Advertisement

Erstad Unable to Put Dispute Behind Him

Share
Times Staff Writer

Darin Erstad said he left a phone message Tuesday morning at the home of Johnny Estrada, telling the injured Atlanta catcher he was thinking of him, that he hoped everything would be OK and he was sorry he had been hurt in the previous night’s plate collision between the two.

The Braves sent a message back.

Horacio Ramirez’s first pitch to Erstad sailed behind his back, bringing both teams to the edges of their dugouts and prompting plate umpire Lance Barksdale to issue a warning to the teams.

The 3-2 loss to the Braves in front of an announced 25,276 at Turner Field only made the first-inning pitch all the more frustrating for the Angels.

Advertisement

“He should have been ejected,” Manager Mike Scioscia said of Ramirez. “There was no doubt on the intent.

“I don’t know what [Barksdale] could have been looking at to miss the intent of that pitch.”

The left-handed Ramirez kept a straight face when denying he purposely threw behind Erstad.

“It was a little two-seamer that got away from me,” Ramirez said.

When asked whether he realized who was batting at the time, Ramirez said, “A left-hander?”

Ramirez’s control was impeccable the rest of the night as he limited the Angels to three hits through the first seven innings. He improved his record to 4-4 after pitching eight innings and giving up two runs and five hits, striking out three and walking two.

Starter Paul Byrd (5-5), who played the previous two seasons with the Braves, gave up three runs and nine hits in seven innings.

The right-hander said he was affected by the umpire’s warning.

“When I don’t even take the mound and I’ve already got a warning, yeah, it makes it tough,” Byrd said.

Advertisement

“The first thing I want to do is try to stand somebody up [with an inside pitch]. But if I stand somebody up and I hit them, then I’m ejected and who do we have?.... It’s a fine line. If [Erstad] had gotten hit, I have to stick up for my teammates.”

Somebody had to stick up for the Angels, whose problems against left-handed pitching continued.
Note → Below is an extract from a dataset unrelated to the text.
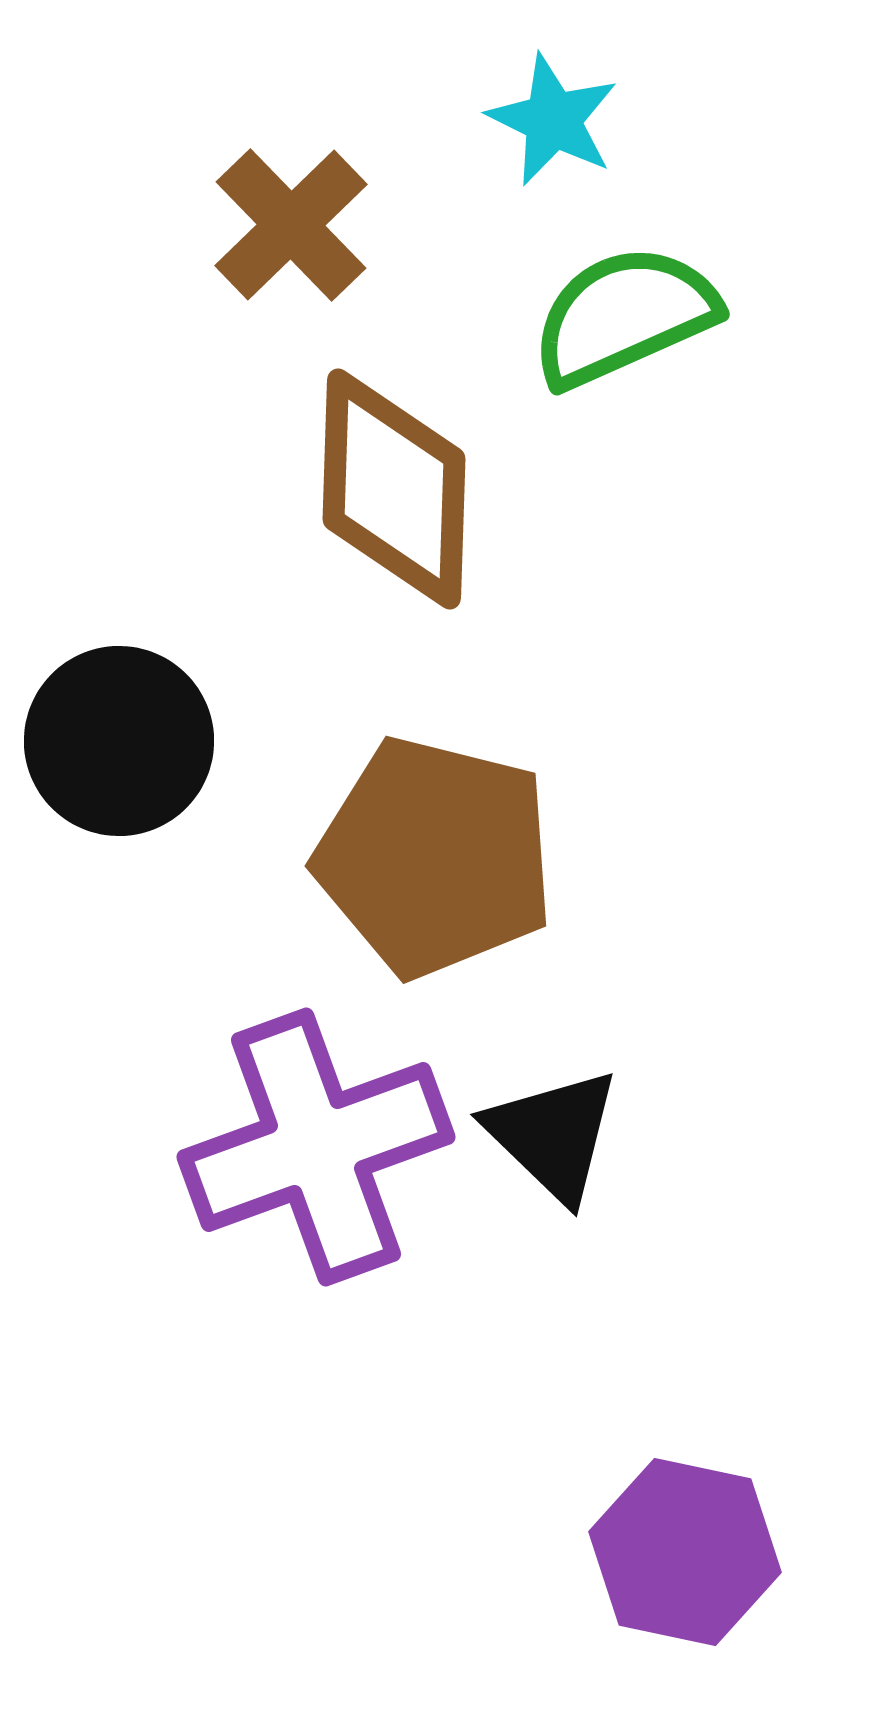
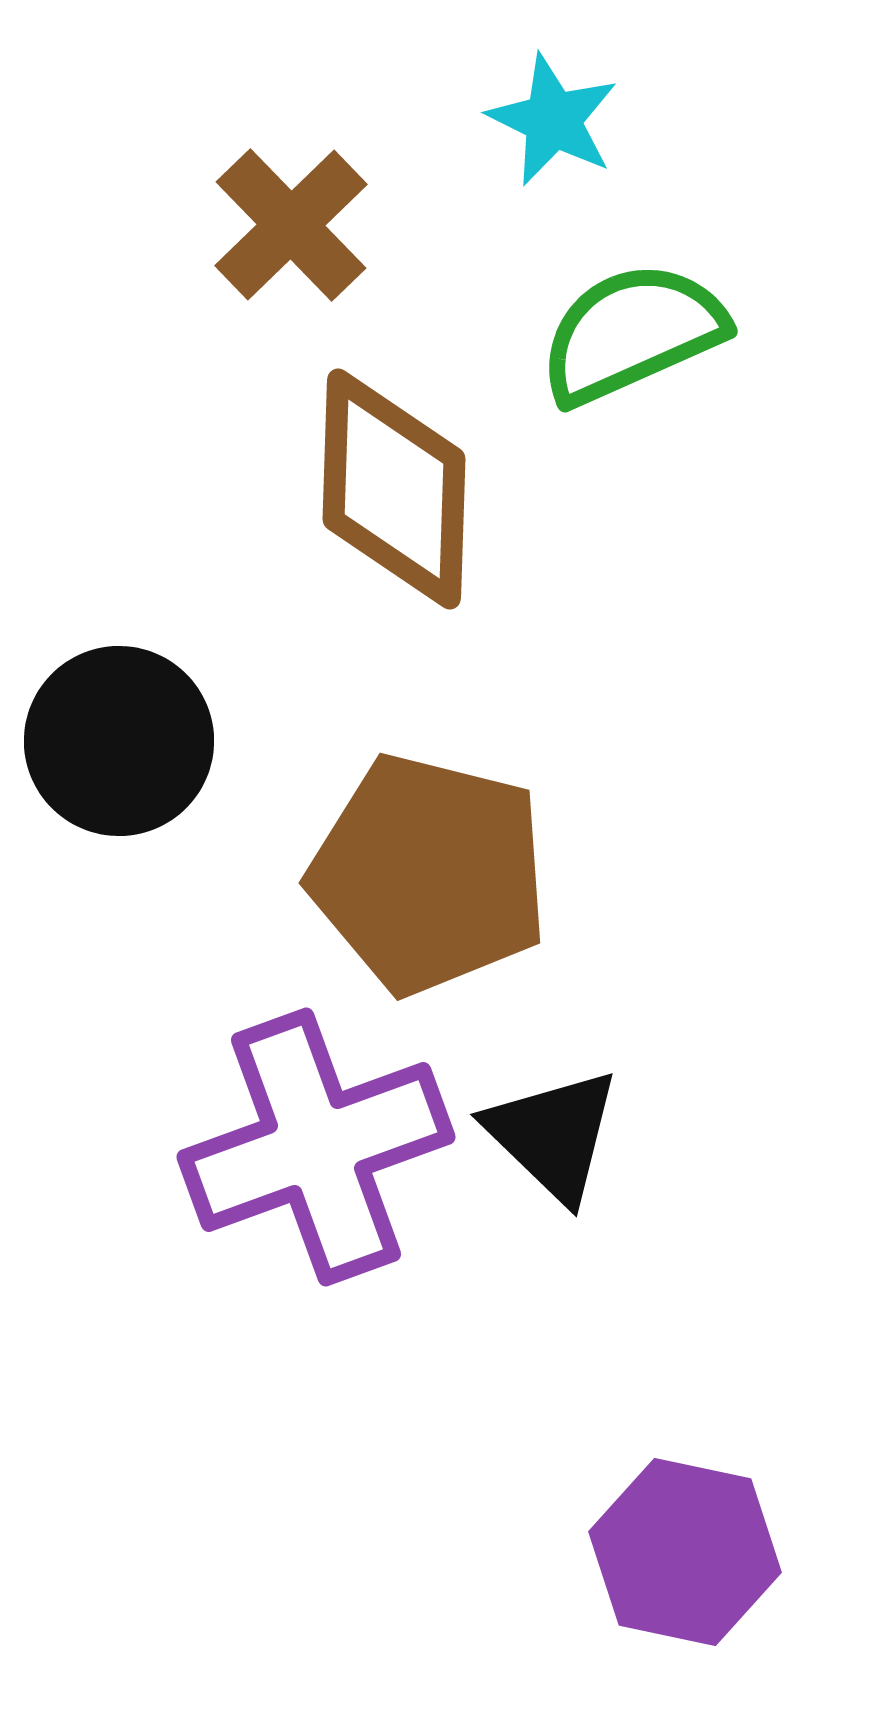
green semicircle: moved 8 px right, 17 px down
brown pentagon: moved 6 px left, 17 px down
They were hitting .240 against left-handers before the game.

Help may be on the way, as Vladimir Guerrero took 45 batting practice swings indoors and reported no discomfort in the left shoulder he slightly dislocated May 20.

Guerrero, Scioscia said, will take batting practice on the field today.
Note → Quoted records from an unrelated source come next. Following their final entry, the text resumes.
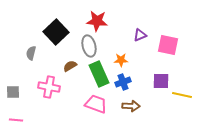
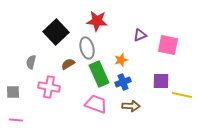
gray ellipse: moved 2 px left, 2 px down
gray semicircle: moved 9 px down
orange star: rotated 16 degrees counterclockwise
brown semicircle: moved 2 px left, 2 px up
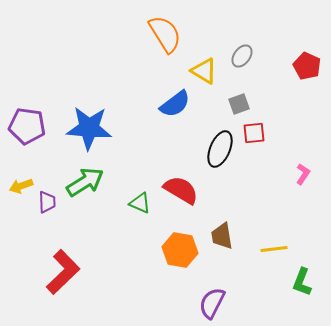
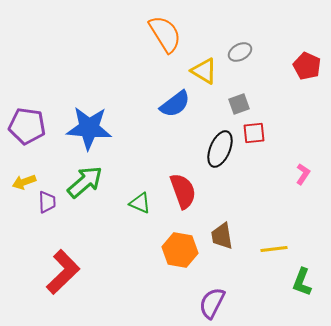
gray ellipse: moved 2 px left, 4 px up; rotated 25 degrees clockwise
green arrow: rotated 9 degrees counterclockwise
yellow arrow: moved 3 px right, 4 px up
red semicircle: moved 2 px right, 1 px down; rotated 39 degrees clockwise
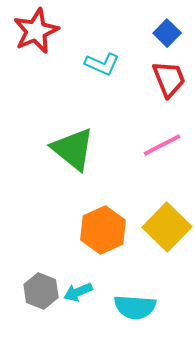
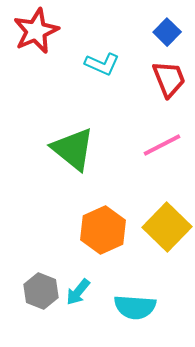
blue square: moved 1 px up
cyan arrow: rotated 28 degrees counterclockwise
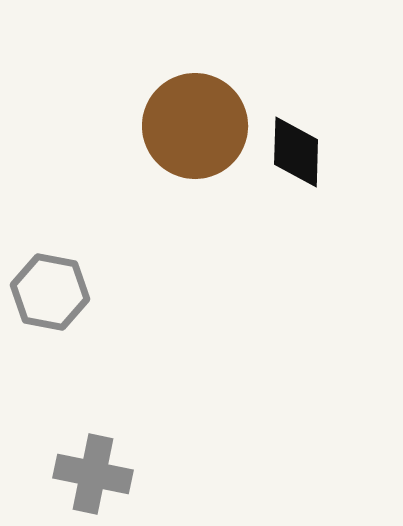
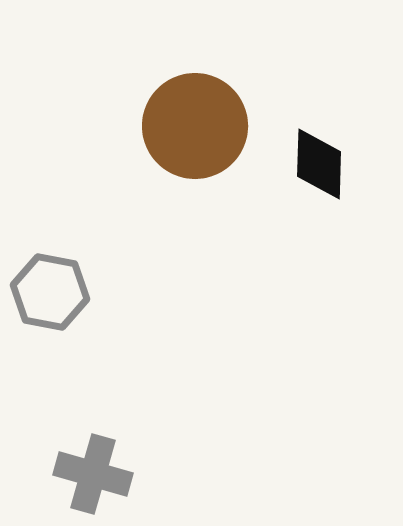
black diamond: moved 23 px right, 12 px down
gray cross: rotated 4 degrees clockwise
His presence could have helped against the Braves, who touched Byrd for single runs in the first, fourth and seventh innings, with Rafael Furcal’s fourth homer this year, on a 0-and-2 pitch by Byrd proving to be the winning run.
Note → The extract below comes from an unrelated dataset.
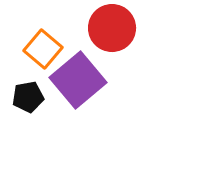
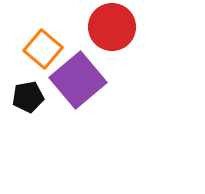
red circle: moved 1 px up
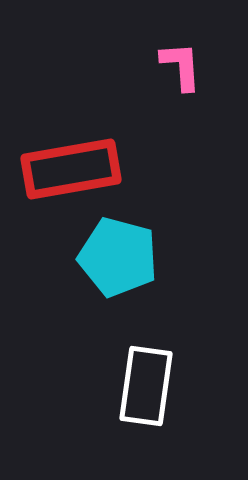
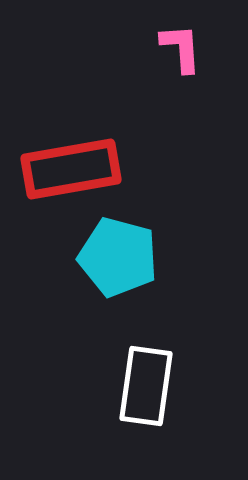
pink L-shape: moved 18 px up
The Angels scored on Bengie Molina’s homer to right field -- his fifth -- in the second inning and on Chone Figgins’ eighth-inning double that drove in pinch-hitter Robb Quinlan, who had tripled.

But with Figgins on second base with one out, he was stranded after flyouts by Erstad and Steve Finley.

Advertisement

With the interleague series ending today, and the Angels and Braves not scheduled to meet again soon, the potential is there for things to get interesting.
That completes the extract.